• _Task material_:
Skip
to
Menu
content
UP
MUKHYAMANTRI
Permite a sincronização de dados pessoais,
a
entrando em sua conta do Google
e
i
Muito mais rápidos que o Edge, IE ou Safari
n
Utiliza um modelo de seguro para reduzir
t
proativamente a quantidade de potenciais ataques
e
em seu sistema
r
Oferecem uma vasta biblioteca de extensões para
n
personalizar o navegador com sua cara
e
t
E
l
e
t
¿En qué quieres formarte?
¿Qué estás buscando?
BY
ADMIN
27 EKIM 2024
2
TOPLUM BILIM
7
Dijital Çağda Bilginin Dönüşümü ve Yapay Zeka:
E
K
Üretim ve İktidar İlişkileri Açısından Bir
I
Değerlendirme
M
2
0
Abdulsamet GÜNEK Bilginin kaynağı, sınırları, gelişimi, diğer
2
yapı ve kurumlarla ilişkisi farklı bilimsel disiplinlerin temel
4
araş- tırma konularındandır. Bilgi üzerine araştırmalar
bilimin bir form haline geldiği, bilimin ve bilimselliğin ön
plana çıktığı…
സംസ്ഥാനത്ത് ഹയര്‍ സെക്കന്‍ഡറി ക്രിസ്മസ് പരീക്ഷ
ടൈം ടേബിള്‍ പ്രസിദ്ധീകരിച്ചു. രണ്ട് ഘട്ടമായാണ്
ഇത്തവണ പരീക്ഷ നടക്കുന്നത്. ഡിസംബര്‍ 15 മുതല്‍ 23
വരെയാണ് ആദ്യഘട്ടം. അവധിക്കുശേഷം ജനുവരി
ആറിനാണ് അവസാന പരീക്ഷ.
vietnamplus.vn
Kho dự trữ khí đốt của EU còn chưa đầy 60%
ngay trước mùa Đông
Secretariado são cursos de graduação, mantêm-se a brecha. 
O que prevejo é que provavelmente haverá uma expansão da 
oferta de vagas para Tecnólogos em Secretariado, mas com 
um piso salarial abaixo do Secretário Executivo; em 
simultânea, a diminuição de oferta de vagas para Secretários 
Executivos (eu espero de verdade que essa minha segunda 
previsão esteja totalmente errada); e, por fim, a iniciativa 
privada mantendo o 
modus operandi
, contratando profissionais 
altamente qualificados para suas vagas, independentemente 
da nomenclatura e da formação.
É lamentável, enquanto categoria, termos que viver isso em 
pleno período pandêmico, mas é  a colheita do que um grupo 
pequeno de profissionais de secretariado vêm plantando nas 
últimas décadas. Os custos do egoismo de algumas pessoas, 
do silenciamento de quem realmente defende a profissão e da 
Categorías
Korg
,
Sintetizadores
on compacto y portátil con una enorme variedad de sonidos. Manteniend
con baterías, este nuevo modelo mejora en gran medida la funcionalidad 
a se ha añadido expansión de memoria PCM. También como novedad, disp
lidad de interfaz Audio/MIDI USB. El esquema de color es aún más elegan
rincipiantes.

• _Description of the task_: Repeat the listing above without any change.

• _Exercise response_:
Skip
to
Menu
content
UP
MUKHYAMANTRI
Permite a sincronização de dados pessoais,
a
entrando em sua conta do Google
e
i
Muito mais rápidos que o Edge, IE ou Safari
n
Utiliza um modelo de seguro para reduzir
t
proativamente a quantidade de potenciais ataques
e
em seu sistema
r
Oferecem uma vasta biblioteca de extensões para
n
personalizar o navegador com sua cara
e
t
E
l
e
t
¿En qué quieres formarte?
¿Qué estás buscando?
BY
ADMIN
27 EKIM 2024
2
TOPLUM BILIM
7
Dijital Çağda Bilginin Dönüşümü ve Yapay Zeka:
E
K
Üretim ve İktidar İlişkileri Açısından Bir
I
Değerlendirme
M
2
0
Abdulsamet GÜNEK Bilginin kaynağı, sınırları, gelişimi, diğer
2
yapı ve kurumlarla ilişkisi farklı bilimsel disiplinlerin temel
4
araş- tırma konularındandır. Bilgi üzerine araştırmalar
bilimin bir form haline geldiği, bilimin ve bilimselliğin ön
plana çıktığı…
സംസ്ഥാനത്ത് ഹയര്‍ സെക്കന്‍ഡറി ക്രിസ്മസ് പരീക്ഷ
ടൈം ടേബിള്‍ പ്രസിദ്ധീകരിച്ചു. രണ്ട് ഘട്ടമായാണ്
ഇത്തവണ പരീക്ഷ നടക്കുന്നത്. ഡിസംബര്‍ 15 മുതല്‍ 23
വരെയാണ് ആദ്യഘട്ടം. അവധിക്കുശേഷം ജനുവരി
ആറിനാണ് അവസാന പരീക്ഷ.
vietnamplus.vn
Kho dự trữ khí đốt của EU còn chưa đầy 60%
ngay trước mùa Đông
Secretariado são cursos de graduação, mantêm-se a brecha. 
O que prevejo é que provavelmente haverá uma expansão da 
oferta de vagas para Tecnólogos em Secretariado, mas com 
um piso salarial abaixo do Secretário Executivo; em 
simultânea, a diminuição de oferta de vagas para Secretários 
Executivos (eu espero de verdade que essa minha segunda 
previsão esteja totalmente errada); e, por fim, a iniciativa 
privada mantendo o 
modus operandi
, contratando profissionais 
altamente qualificados para suas vagas, independentemente 
da nomenclatura e da formação.
É lamentável, enquanto categoria, termos que viver isso em 
pleno período pandêmico, mas é  a colheita do que um grupo 
pequeno de profissionais de secretariado vêm plantando nas 
últimas décadas. Os custos do egoismo de algumas pessoas, 
do silenciamento de quem realmente defende a profissão e da 
Categorías
Korg
,
Sintetizadores
on compacto y portátil con una enorme variedad de sonidos. Manteniend
con baterías, este nuevo modelo mejora en gran medida la funcionalidad 
a se ha añadido expansión de memoria PCM. También como novedad, disp
lidad de interfaz Audio/MIDI USB. El esquema de color es aún más elegan
rincipiantes.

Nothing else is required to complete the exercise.